A total of 18 manga titles have made first appearances in 2011. As of the 33rd week, nine titles reached the top of the weekly list (in order of number of weeks at the top of the list, from highest to lowest): Naruto, 12 weeks; Pokémon Special 11 weeks, Black Bird, 4 weeks; Hetalia: Axis Powers, 4 weeks; Black Butler, 3 weeks; Rosario + Vampire: Season II, 3 weeks; Yu-Gi-Oh! GX, 3 weeks; Negima!, 2 weeks; Fullmetal Alchemist, 1 week; and Maximum Ride, 1 week.

Deb Aoki noted that while the second volume of Hetalia: Axis Powers debuted at the top of the Best Seller list, the series may be selling more than the charts indicate because The New York Times does not include sales from digital download sites such as comiXology and Zinio.
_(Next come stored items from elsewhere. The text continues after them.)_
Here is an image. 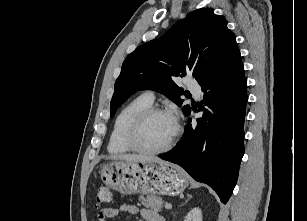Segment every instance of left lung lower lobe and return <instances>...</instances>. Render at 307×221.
<instances>
[{"instance_id": "left-lung-lower-lobe-1", "label": "left lung lower lobe", "mask_w": 307, "mask_h": 221, "mask_svg": "<svg viewBox=\"0 0 307 221\" xmlns=\"http://www.w3.org/2000/svg\"><path fill=\"white\" fill-rule=\"evenodd\" d=\"M246 84L238 51L231 62L202 87L204 95L199 106L205 111L204 119H198L196 128H192L189 119L177 146L159 156L180 165L196 181L208 184L224 204L236 185L244 155ZM202 104L209 106L214 114Z\"/></svg>"}]
</instances>
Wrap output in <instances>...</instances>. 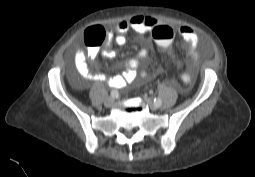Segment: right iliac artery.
<instances>
[{
    "label": "right iliac artery",
    "mask_w": 255,
    "mask_h": 177,
    "mask_svg": "<svg viewBox=\"0 0 255 177\" xmlns=\"http://www.w3.org/2000/svg\"><path fill=\"white\" fill-rule=\"evenodd\" d=\"M118 95H119V93H118V91L117 90H112L111 91V97H113V98H117L118 97Z\"/></svg>",
    "instance_id": "obj_1"
}]
</instances>
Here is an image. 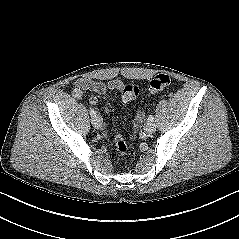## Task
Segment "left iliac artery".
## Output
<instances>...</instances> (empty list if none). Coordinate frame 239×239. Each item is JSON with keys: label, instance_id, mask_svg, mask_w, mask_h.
<instances>
[{"label": "left iliac artery", "instance_id": "1", "mask_svg": "<svg viewBox=\"0 0 239 239\" xmlns=\"http://www.w3.org/2000/svg\"><path fill=\"white\" fill-rule=\"evenodd\" d=\"M147 120L152 122L154 120V117L152 115H150Z\"/></svg>", "mask_w": 239, "mask_h": 239}]
</instances>
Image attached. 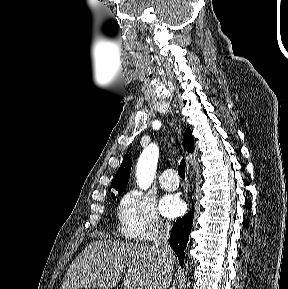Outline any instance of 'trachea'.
I'll return each mask as SVG.
<instances>
[{
  "label": "trachea",
  "instance_id": "1",
  "mask_svg": "<svg viewBox=\"0 0 288 289\" xmlns=\"http://www.w3.org/2000/svg\"><path fill=\"white\" fill-rule=\"evenodd\" d=\"M185 168H186V162L184 159H182L178 167V174L182 179L185 178Z\"/></svg>",
  "mask_w": 288,
  "mask_h": 289
}]
</instances>
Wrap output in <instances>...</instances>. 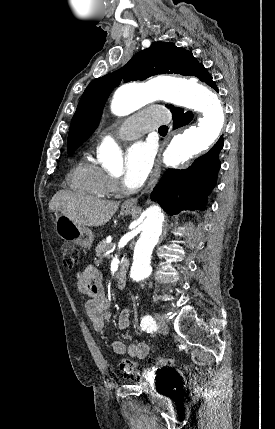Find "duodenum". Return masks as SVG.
<instances>
[{
  "mask_svg": "<svg viewBox=\"0 0 275 429\" xmlns=\"http://www.w3.org/2000/svg\"><path fill=\"white\" fill-rule=\"evenodd\" d=\"M127 265L123 262L117 272L116 284L118 289H123L126 285Z\"/></svg>",
  "mask_w": 275,
  "mask_h": 429,
  "instance_id": "duodenum-1",
  "label": "duodenum"
}]
</instances>
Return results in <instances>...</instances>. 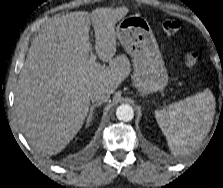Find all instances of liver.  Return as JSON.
<instances>
[{"mask_svg": "<svg viewBox=\"0 0 223 188\" xmlns=\"http://www.w3.org/2000/svg\"><path fill=\"white\" fill-rule=\"evenodd\" d=\"M128 8H97L71 12L48 21L33 39L16 86L20 129L38 151L61 152L81 129L90 93L104 87L113 93L129 73L116 54L115 24ZM96 52L108 67L90 63V25Z\"/></svg>", "mask_w": 223, "mask_h": 188, "instance_id": "obj_1", "label": "liver"}]
</instances>
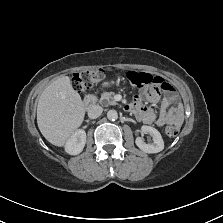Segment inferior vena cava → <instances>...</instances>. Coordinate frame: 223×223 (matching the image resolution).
Segmentation results:
<instances>
[{
    "mask_svg": "<svg viewBox=\"0 0 223 223\" xmlns=\"http://www.w3.org/2000/svg\"><path fill=\"white\" fill-rule=\"evenodd\" d=\"M103 108L99 105H92L88 109V116L91 119H95L101 115Z\"/></svg>",
    "mask_w": 223,
    "mask_h": 223,
    "instance_id": "1",
    "label": "inferior vena cava"
}]
</instances>
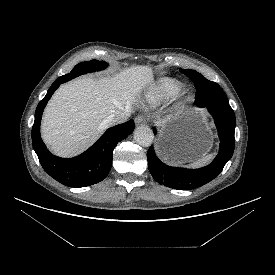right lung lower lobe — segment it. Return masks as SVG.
<instances>
[{
    "mask_svg": "<svg viewBox=\"0 0 275 275\" xmlns=\"http://www.w3.org/2000/svg\"><path fill=\"white\" fill-rule=\"evenodd\" d=\"M66 80L59 77L39 102L32 127V144L43 169L52 178L69 187H85L107 177L115 146L133 132L135 125L134 120H129L109 128L92 147L77 157L64 159L52 155L41 139L40 122L48 100L60 84L67 82Z\"/></svg>",
    "mask_w": 275,
    "mask_h": 275,
    "instance_id": "1",
    "label": "right lung lower lobe"
}]
</instances>
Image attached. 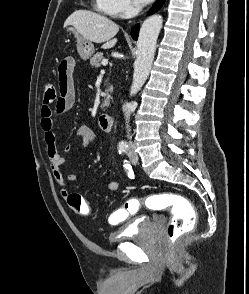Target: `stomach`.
Masks as SVG:
<instances>
[{"label":"stomach","instance_id":"stomach-1","mask_svg":"<svg viewBox=\"0 0 249 294\" xmlns=\"http://www.w3.org/2000/svg\"><path fill=\"white\" fill-rule=\"evenodd\" d=\"M67 31L75 34L77 38V51L80 57L83 60H88L94 53L93 43L79 36L73 27H68Z\"/></svg>","mask_w":249,"mask_h":294}]
</instances>
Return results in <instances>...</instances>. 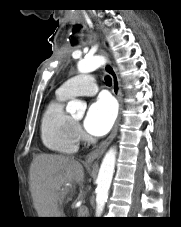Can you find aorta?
Listing matches in <instances>:
<instances>
[{"instance_id":"aorta-1","label":"aorta","mask_w":181,"mask_h":227,"mask_svg":"<svg viewBox=\"0 0 181 227\" xmlns=\"http://www.w3.org/2000/svg\"><path fill=\"white\" fill-rule=\"evenodd\" d=\"M104 64V58L101 56H93L80 60L77 64L80 73H89ZM86 104L79 100H72L68 103L66 110L71 114L82 116L85 112ZM116 149L110 148L105 154L97 178L96 188V217H100L104 209V205L108 198V191L111 185L115 170Z\"/></svg>"}]
</instances>
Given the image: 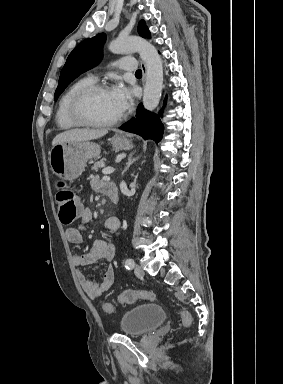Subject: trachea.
Segmentation results:
<instances>
[{
    "label": "trachea",
    "instance_id": "3493384b",
    "mask_svg": "<svg viewBox=\"0 0 283 384\" xmlns=\"http://www.w3.org/2000/svg\"><path fill=\"white\" fill-rule=\"evenodd\" d=\"M135 75H142V71H141V70H137V71L135 72Z\"/></svg>",
    "mask_w": 283,
    "mask_h": 384
}]
</instances>
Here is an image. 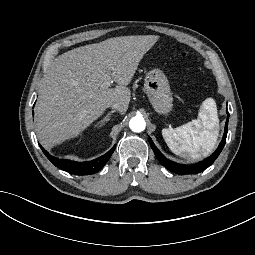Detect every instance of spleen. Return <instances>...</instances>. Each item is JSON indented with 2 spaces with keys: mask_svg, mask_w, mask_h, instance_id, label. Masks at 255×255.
<instances>
[{
  "mask_svg": "<svg viewBox=\"0 0 255 255\" xmlns=\"http://www.w3.org/2000/svg\"><path fill=\"white\" fill-rule=\"evenodd\" d=\"M202 122L193 120L175 129H163L162 136L176 155H185L188 151L193 159L207 157L213 150L218 133L219 119L216 103L212 98H207L201 106Z\"/></svg>",
  "mask_w": 255,
  "mask_h": 255,
  "instance_id": "3e777b00",
  "label": "spleen"
}]
</instances>
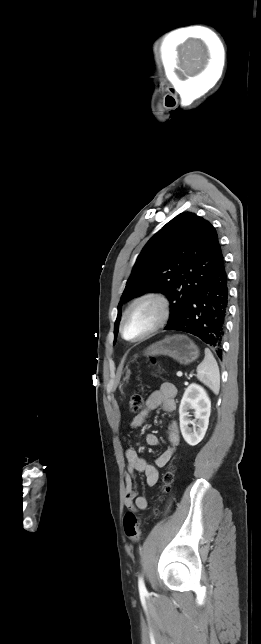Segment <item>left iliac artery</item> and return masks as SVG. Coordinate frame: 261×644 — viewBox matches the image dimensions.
<instances>
[{"mask_svg":"<svg viewBox=\"0 0 261 644\" xmlns=\"http://www.w3.org/2000/svg\"><path fill=\"white\" fill-rule=\"evenodd\" d=\"M138 587H139V592H140L141 594H145V593H147V590H146V587H145V584H144V581H143V578H142V577H139V580H138Z\"/></svg>","mask_w":261,"mask_h":644,"instance_id":"left-iliac-artery-1","label":"left iliac artery"}]
</instances>
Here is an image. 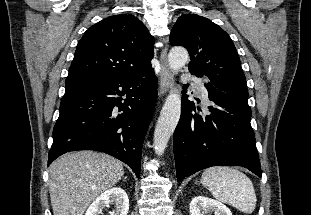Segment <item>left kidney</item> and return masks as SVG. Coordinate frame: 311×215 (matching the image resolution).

Black Butler became the first title other than Naruto to have four different releases listed simultaneously on the rankings in week 5. Week 24 saw a high turnover from the previous week's list as nine new releases, all published by Viz Media, entered the rankings. The high turnover occurred again in week 28 when eight new releases entered the weekly list, with only Naruto and Vampire Knight remaining from the previous week.